## F_CPU at 8388608 Hz?

25 posts / 0 new
Author
Message

I've been using timer3 with the MCU clock for interrupts to run the Raven radio duty cycle. With a 1024 prescaler at 8MHz that gives about the right time precision of 128 microseconds, at first sight an attractive number but turns out to be 7812 counts per second, and that requires division to calculate the expected turnon time of another radio.

It would be nice if the counts per second were a power of two, as then the calculations could be done by masking and shifting. It would also give more accuracy after an MCU sleep. That is based on a timer2 wake from the 32768 Hz watch crystal which will jitter the next receive window.

Everything would be a lot simpler if F_CPU were a power of two! 4 MHz would not be fast enough to unload the radio frames, but OSCCAL can easily drive it to 8388608.

It would take a bit of time to modify things to work with a new F_CPU define, so before I try it can anyone advise how stable such 5% overclocking would be?

Quote:

but turns out to be 7812 counts per second, and that requires division to calculate the expected turnon time of another radio.

You've lost me. Are you using the internal oscillator?
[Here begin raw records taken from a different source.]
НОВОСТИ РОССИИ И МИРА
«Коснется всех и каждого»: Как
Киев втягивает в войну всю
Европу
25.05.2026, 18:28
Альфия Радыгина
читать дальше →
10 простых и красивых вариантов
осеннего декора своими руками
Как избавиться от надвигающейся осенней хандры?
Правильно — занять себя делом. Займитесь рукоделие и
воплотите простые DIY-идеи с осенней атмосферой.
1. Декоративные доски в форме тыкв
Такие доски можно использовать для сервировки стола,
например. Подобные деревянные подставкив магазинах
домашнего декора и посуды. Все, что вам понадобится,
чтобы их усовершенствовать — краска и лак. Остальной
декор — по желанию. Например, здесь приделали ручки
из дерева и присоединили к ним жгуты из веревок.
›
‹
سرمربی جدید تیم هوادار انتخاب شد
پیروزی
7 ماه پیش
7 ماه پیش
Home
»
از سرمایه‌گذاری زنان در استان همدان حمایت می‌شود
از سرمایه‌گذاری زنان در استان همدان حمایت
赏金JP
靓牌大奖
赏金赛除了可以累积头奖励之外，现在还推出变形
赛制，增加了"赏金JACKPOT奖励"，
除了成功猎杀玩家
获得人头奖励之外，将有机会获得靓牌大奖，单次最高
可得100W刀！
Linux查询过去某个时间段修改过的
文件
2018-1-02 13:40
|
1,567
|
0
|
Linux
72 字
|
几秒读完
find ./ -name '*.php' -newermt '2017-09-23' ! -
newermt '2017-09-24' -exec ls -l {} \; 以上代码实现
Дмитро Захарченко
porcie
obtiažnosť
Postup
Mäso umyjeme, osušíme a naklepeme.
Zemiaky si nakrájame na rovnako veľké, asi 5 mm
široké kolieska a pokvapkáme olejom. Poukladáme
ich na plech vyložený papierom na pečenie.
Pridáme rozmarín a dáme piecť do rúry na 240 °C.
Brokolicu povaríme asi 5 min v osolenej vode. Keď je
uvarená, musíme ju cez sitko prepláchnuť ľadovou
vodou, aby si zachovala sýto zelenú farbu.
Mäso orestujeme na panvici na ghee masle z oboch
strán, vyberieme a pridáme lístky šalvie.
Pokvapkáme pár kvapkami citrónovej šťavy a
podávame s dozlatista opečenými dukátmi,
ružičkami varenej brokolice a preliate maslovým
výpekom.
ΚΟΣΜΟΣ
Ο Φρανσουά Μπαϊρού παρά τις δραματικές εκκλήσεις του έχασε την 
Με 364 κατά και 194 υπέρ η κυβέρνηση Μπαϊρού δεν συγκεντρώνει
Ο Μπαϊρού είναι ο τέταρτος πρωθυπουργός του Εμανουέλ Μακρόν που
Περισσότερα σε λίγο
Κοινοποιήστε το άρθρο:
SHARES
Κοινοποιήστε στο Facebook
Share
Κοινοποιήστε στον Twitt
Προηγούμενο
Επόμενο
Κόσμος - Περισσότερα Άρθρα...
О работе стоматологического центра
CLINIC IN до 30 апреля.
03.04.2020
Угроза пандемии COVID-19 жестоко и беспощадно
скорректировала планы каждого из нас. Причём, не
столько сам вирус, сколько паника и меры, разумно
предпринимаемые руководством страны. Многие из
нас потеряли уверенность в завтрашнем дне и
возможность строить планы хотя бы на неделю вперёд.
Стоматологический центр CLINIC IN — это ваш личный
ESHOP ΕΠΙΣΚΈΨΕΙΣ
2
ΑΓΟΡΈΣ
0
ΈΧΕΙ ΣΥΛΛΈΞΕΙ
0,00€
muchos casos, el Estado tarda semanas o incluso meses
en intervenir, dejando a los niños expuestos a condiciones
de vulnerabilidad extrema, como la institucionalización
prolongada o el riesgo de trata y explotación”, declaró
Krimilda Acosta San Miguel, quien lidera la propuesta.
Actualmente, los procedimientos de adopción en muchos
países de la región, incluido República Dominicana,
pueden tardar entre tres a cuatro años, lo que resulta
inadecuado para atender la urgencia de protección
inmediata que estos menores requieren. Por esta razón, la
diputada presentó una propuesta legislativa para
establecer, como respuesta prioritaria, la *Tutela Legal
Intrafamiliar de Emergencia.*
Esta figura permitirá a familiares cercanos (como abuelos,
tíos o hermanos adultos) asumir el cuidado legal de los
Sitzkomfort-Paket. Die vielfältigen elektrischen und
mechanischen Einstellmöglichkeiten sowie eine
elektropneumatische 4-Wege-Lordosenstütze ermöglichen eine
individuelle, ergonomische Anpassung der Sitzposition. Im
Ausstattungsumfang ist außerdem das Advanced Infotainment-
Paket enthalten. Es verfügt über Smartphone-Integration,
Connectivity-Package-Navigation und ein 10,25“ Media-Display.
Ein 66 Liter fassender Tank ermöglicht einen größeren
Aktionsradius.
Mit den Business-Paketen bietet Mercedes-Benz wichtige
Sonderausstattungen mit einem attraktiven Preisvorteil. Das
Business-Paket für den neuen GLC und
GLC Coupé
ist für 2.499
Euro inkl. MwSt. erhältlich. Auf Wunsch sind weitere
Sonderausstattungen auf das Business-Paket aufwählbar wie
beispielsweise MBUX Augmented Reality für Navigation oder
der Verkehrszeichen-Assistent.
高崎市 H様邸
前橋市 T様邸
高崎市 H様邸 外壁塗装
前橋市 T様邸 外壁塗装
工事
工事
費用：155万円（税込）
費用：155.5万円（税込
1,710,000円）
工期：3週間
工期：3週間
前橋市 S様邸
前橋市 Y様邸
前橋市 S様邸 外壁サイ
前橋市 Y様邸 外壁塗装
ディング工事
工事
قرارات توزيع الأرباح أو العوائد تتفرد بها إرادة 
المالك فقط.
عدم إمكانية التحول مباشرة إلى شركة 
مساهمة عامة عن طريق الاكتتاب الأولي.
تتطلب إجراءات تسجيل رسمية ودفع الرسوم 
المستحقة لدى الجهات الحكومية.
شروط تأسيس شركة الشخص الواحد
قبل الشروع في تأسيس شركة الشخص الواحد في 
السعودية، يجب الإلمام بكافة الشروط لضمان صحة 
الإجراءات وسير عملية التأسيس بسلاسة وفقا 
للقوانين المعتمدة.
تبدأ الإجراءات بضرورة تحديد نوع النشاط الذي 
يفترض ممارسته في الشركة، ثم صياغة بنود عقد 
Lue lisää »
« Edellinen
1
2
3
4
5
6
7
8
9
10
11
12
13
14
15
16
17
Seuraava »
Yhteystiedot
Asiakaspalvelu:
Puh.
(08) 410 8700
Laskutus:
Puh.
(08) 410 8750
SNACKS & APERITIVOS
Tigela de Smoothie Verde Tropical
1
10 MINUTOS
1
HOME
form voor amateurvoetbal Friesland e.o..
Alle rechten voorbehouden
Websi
OSCCAL doesn't apply to crystals AFAIK.

For longer time intervals, why not just set up a compare match and trip at 1 second or whatever. 7812 or 4567 or 1234 or whatever.

Division required? 1 division per setup? So what; do the divide.

As this "would take a bit of time to work out", what problem needs to be solved? Saving a few microseconds of calculation time every xxx seconds/minutes?

You can put lipstick on a pig, but it is still a pig.

I've never met a pig I didn't like, as long as you have some salt and pepper.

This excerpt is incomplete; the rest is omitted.